------ DATA UNDER STUDY ------
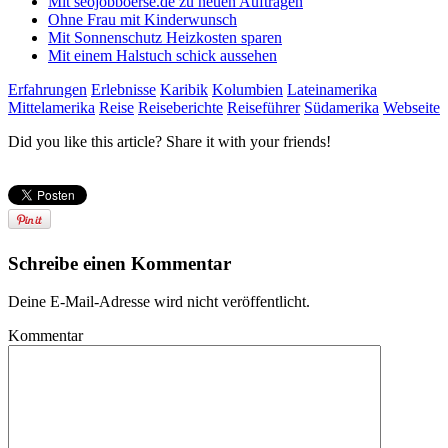
Mit seojobboerse.de zu neuen Aufträgen
Ohne Frau mit Kinderwunsch
Mit Sonnenschutz Heizkosten sparen
Mit einem Halstuch schick aussehen
Erfahrungen
Erlebnisse
Karibik
Kolumbien
Lateinamerika
Mittelamerika
Reise
Reiseberichte
Reiseführer
Südamerika
Webseite
Did you like this article? Share it with your friends!
Schreibe einen Kommentar
Deine E-Mail-Adresse wird nicht veröffentlicht.
Kommentar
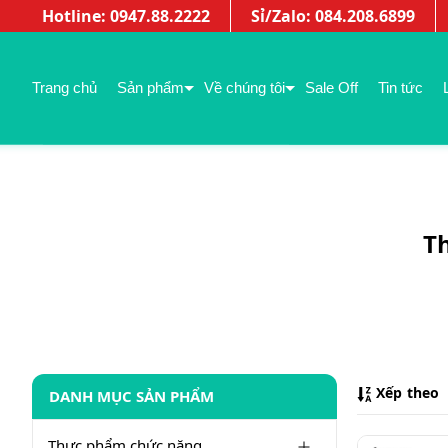
Hotline: 0947.88.2222
Sỉ/Zalo: 084.208.6899
Trang chủ
Sản phẩm
Về chúng tôi
Sale Off
Tin tức
T
Xếp theo
DANH MỤC SẢN PHẨM
Thực phẩm chức năng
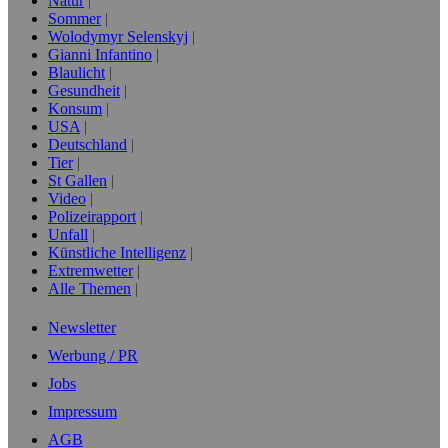
Natur
Sommer
Wolodymyr Selenskyj
Gianni Infantino
Blaulicht
Gesundheit
Konsum
USA
Deutschland
Tier
St Gallen
Video
Polizeirapport
Unfall
Künstliche Intelligenz
Extremwetter
Alle Themen
Newsletter
Werbung / PR
Jobs
Impressum
AGB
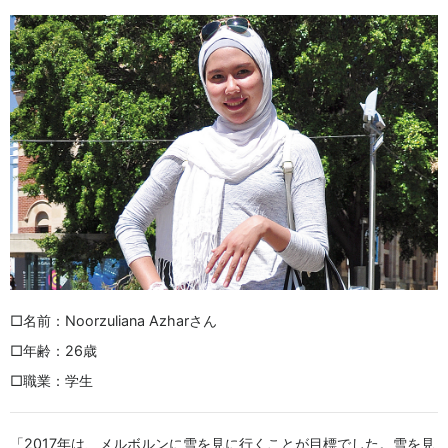
□名前：Noorzuliana Azharさん
□年齢：26歳
□職業：学生
「2017年は、メルボルンに雪を見に行くことが目標でした。雪を見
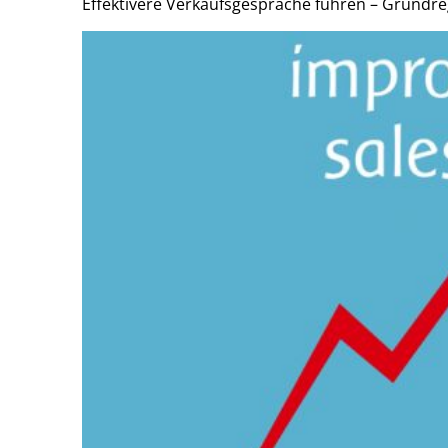
Effektivere Verkaufsgespräche führen – Grundreg
Zeige
grösseres
Bild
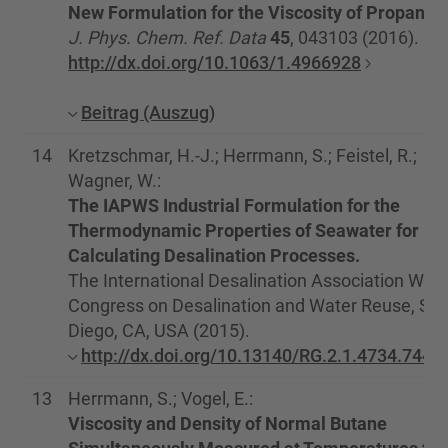
New Formulation for the Viscosity of Propane
.
J. Phys. Chem. Ref. Data
45
, 043103 (2016).
http://dx.doi.org/10.1063/1.4966928
Beitrag (Auszug)
14
Kretzschmar, H.-J.; Herrmann, S.; Feistel, R.;
Wagner, W.:
The IAPWS Industrial Formulation for the
Thermodynamic Properties of Seawater for
Calculating Desalination Processes.
The International Desalination Association Worl
Congress on Desalination and Water Reuse, Sa
Diego, CA, USA (2015).
http://dx.doi.org/10.13140/RG.2.1.4734.7444
13
Herrmann, S.; Vogel, E.:
Viscosity and Density of Normal Butane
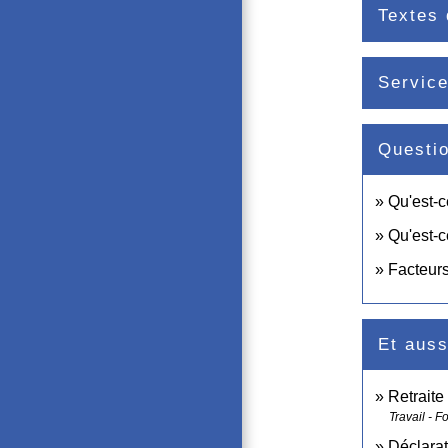
Textes 
Service
Questi
Qu'est-c
Qu'est-
Facteurs
Et auss
Retraite
Travail - F
Déclarat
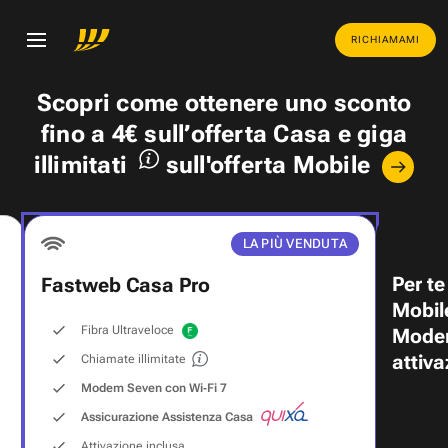
RICHIAMAMI
Scopri come ottenere uno
sconto
fino a 4€
sull’offerta Casa e
giga
illimitati
sull'offerta Mobile
LA PIÙ VENDUTA
Per te
Fastweb Casa Pro
Mobil
Fibra Ultraveloce
Modem
attiva
Chiamate illimitate
Modem Seven con Wi‑Fi 7
Assicurazione Assistenza Casa
Attivazione inclusa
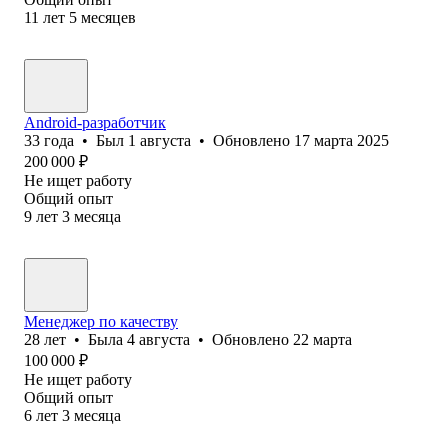
11
лет
5
месяцев
Android-разработчик
33
года
•
Был
1 августа
•
Обновлено
17 марта 2025
200 000
₽
Не ищет работу
Общий опыт
9
лет
3
месяца
Менеджер по качеству
28
лет
•
Была
4 августа
•
Обновлено
22 марта
100 000
₽
Не ищет работу
Общий опыт
6
лет
3
месяца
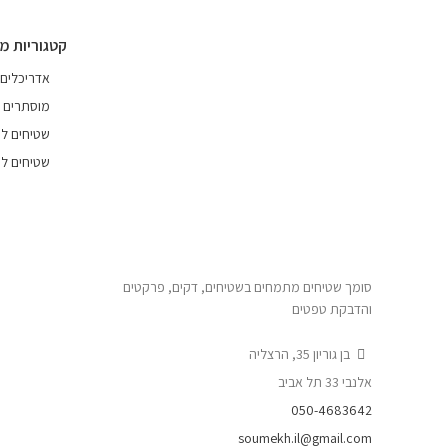
קטגוריות מ
אדריכלים
מוסתרים
שטיחים לפ
שטיחים לפ
סומך שטיחים מתמחים בשטיחים, דקים, פרקטים
והדבקת טפטים
בן גוריון 35, הרצליה
אלנבי 33 תל אביב
050-4683642
soumekh.il@gmail.com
------
> [EXERCISE OBJECTIVE] Leaving out the images, repeat the listing above exactly.

> [EXERCISE ANSWER]
Mit seojobboerse.de zu neuen Aufträgen
Ohne Frau mit Kinderwunsch
Mit Sonnenschutz Heizkosten sparen
Mit einem Halstuch schick aussehen
Erfahrungen
Erlebnisse
Karibik
Kolumbien
Lateinamerika
Mittelamerika
Reise
Reiseberichte
Reiseführer
Südamerika
Webseite
Did you like this article? Share it with your friends!
Schreibe einen Kommentar
Deine E-Mail-Adresse wird nicht veröffentlicht.
Kommentar
Hotline: 0947.88.2222
Sỉ/Zalo: 084.208.6899
Trang chủ
Sản phẩm
Về chúng tôi
Sale Off
Tin tức
T
Xếp theo
DANH MỤC SẢN PHẨM
Thực phẩm chức năng
Natur
Sommer
Wolodymyr Selenskyj
Gianni Infantino
Blaulicht
Gesundheit
Konsum
USA
Deutschland
Tier
St Gallen
Video
Polizeirapport
Unfall
Künstliche Intelligenz
Extremwetter
Alle Themen
Newsletter
Werbung / PR
Jobs
Impressum
AGB
□名前：Noorzuliana Azharさん
□年齢：26歳
□職業：学生
「2017年は、メルボルンに雪を見に行くことが目標でした。雪を見
Effektivere Verkaufsgespräche führen – Grundreg
Zeige
grösseres
Bild
New Formulation for the Viscosity of Propane
.
J. Phys. Chem. Ref. Data
45
, 043103 (2016).
http://dx.doi.org/10.1063/1.4966928
Beitrag (Auszug)
14
Kretzschmar, H.-J.; Herrmann, S.; Feistel, R.;
Wagner, W.:
The IAPWS Industrial Formulation for the
Thermodynamic Properties of Seawater for
Calculating Desalination Processes.
The International Desalination Association Worl
Congress on Desalination and Water Reuse, Sa
Diego, CA, USA (2015).
http://dx.doi.org/10.13140/RG.2.1.4734.7444
13
Herrmann, S.; Vogel, E.:
Viscosity and Density of Normal Butane
Textes 
Service
Questi
Qu'est-c
Qu'est-
Facteurs
Et auss
Retraite
Travail - F
Déclarat
RICHIAMAMI
Scopri come ottenere uno
sconto
fino a 4€
sull’offerta Casa e
giga
illimitati
sull'offerta Mobile
LA PIÙ VENDUTA
Per te
Fastweb Casa Pro
Mobil
Fibra Ultraveloce
Modem
attiva
Chiamate illimitate
Modem Seven con Wi‑Fi 7
Assicurazione Assistenza Casa
Attivazione inclusa
11
лет
5
месяцев
Android-разработчик
33
года
•
Был
1 августа
•
Обновлено
17 марта 2025
200 000
₽
Не ищет работу
Общий опыт
9
лет
3
месяца
Менеджер по качеству
28
лет
•
Была
4 августа
•
Обновлено
22 марта
100 000
₽
Не ищет работу
Общий опыт
6
лет
3
месяца
קטגוריות מ
אדריכלים
מוסתרים
שטיחים לפ
שטיחים לפ
סומך שטיחים מתמחים בשטיחים, דקים, פרקטים
והדבקת טפטים
בן גוריון 35, הרצליה
אלנבי 33 תל אביב
050-4683642
soumekh.il@gmail.com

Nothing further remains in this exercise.